I studied the community's attempt to engage with the FDA on the social platform X. I wanted to understand whether the linguistic cues and rhetorical strategies used in the community's posts demonstrate characteristics of collective intelligence. To address this question, I used the linguistic model of stance and engagement and conducted six months of digital ethnography to deeply understand the community's communicative practices. I also examined established factors of collective intelligence to assess whether, and in what ways, the community could be considered an instance of collective intelligence. Together, these methods led to the development of a codebook that captures the community's rhetorical strategies when attempting to interact with institutions on a social platform.
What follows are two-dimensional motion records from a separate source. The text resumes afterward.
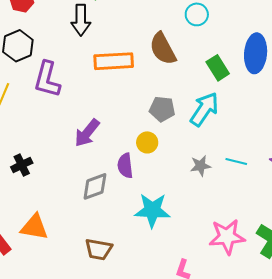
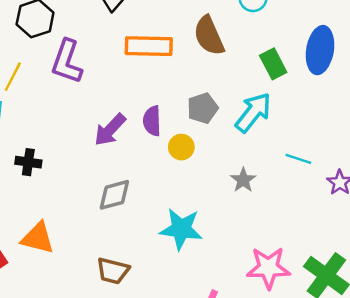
gray pentagon: (162, 109) -> (203, 108), turned -30
cyan line: (236, 161) -> (298, 159), moved
black cross: (22, 165) -> (28, 162), turned 30
purple semicircle: (125, 166) -> (152, 121), moved
gray star: (201, 166) -> (243, 180), turned -30

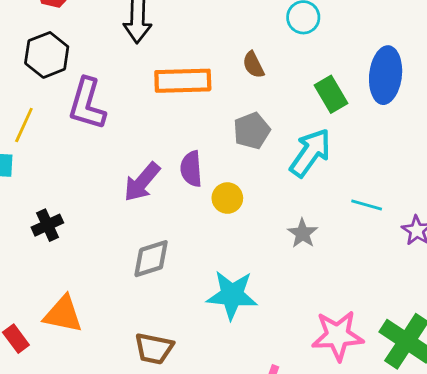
brown semicircle: (209, 36) -> (253, 65), size x0.6
gray pentagon: (203, 108) -> (252, 131), moved
black cross: (28, 162) -> (47, 225), turned -30

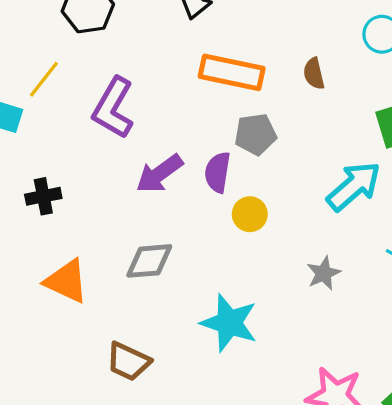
purple L-shape: (87, 104) -> (113, 108), moved
gray pentagon: (252, 131) -> (255, 134), moved
orange triangle: (63, 314) -> (66, 281), moved

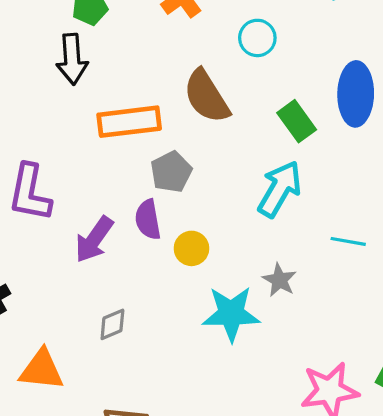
brown semicircle: (314, 74) -> (206, 96), size x1.8
gray diamond: (149, 261) -> (112, 324), size x0.7
cyan star: (229, 323) -> (231, 314), moved

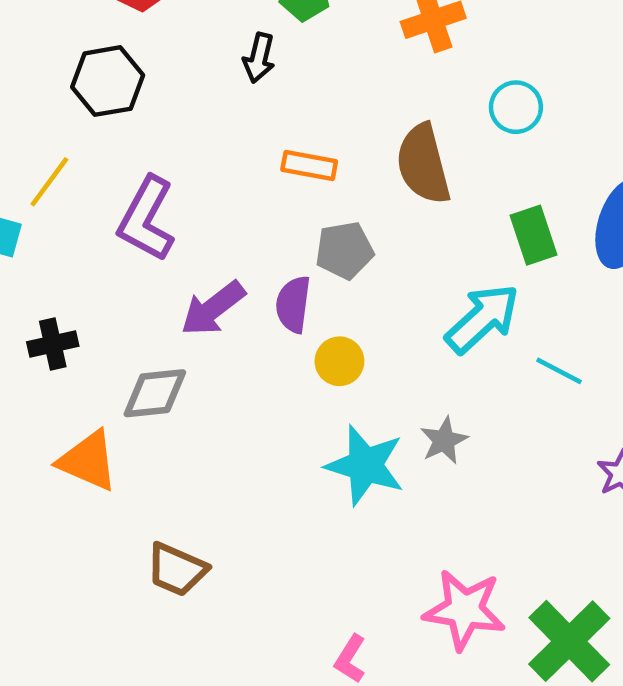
black arrow: (72, 59) -> (259, 58), size x0.7
orange rectangle: (129, 122) -> (309, 165), size x0.6
cyan line: (348, 241) -> (559, 371), moved
gray diamond: (112, 324) -> (155, 393), moved, size x1.4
In collaboration with BSMS student Carly Atwell on a study examining how the ALS community engages with FDA policy drafts through Regulations.gov. We analyzed public comments on an ALS-related policy, coded them thematically, and tracked which inputs influenced policy revisions. We show that patient communities have substantive, detailed input to offer across multiple stages of health regulatory processes. They provide specific technical recommendations about clinical trial design, regulatory timelines, and risk-benefit assessments. However, our findings also reveal a mismatch: while institutions want structured, evidence-based feedback on discrete policy elements, many patients struggled to provide this, instead offering urgent but vague demands, suggesting that current digital participation platforms fail to bridge the gap between institutional needs and patient capabilities.
I am currently studying the scientific visualizations that the ALS community shares on social media to support different arguments. The community frequently reuses scientific visualizations originally produced by institutions such as the FDA, treating them as evidence to support claims or challenge decisions. For this work, my focus goes beyond assessing whether people interpret the scientific visualizations "correctly." Instead, I aim to understand how individuals use these visual representations to communicate their needs, values, and concerns. The broader goal of the project is to explore whether scientific representations can be designed in ways that integrate both experiential knowledge from communities and institutional knowledge from experts.
I led a study, alongside undergraduate student Megan Genetti, examining knowledge-seeking practices during pregnancy. Through interviews with 14 participants, we identified various operations on knowledge that pregnant people perform when seeking, evaluating, and using information across different aspects of pregnancy. A key finding revealed that factual information itself is not the primary driver of information-seeking behavior, and people rely on emotional support and reassurance as well as entertainment and accessibility of information. We also show that people's embodied knowledge is highly valued by people, sometimes even more than the medical advice.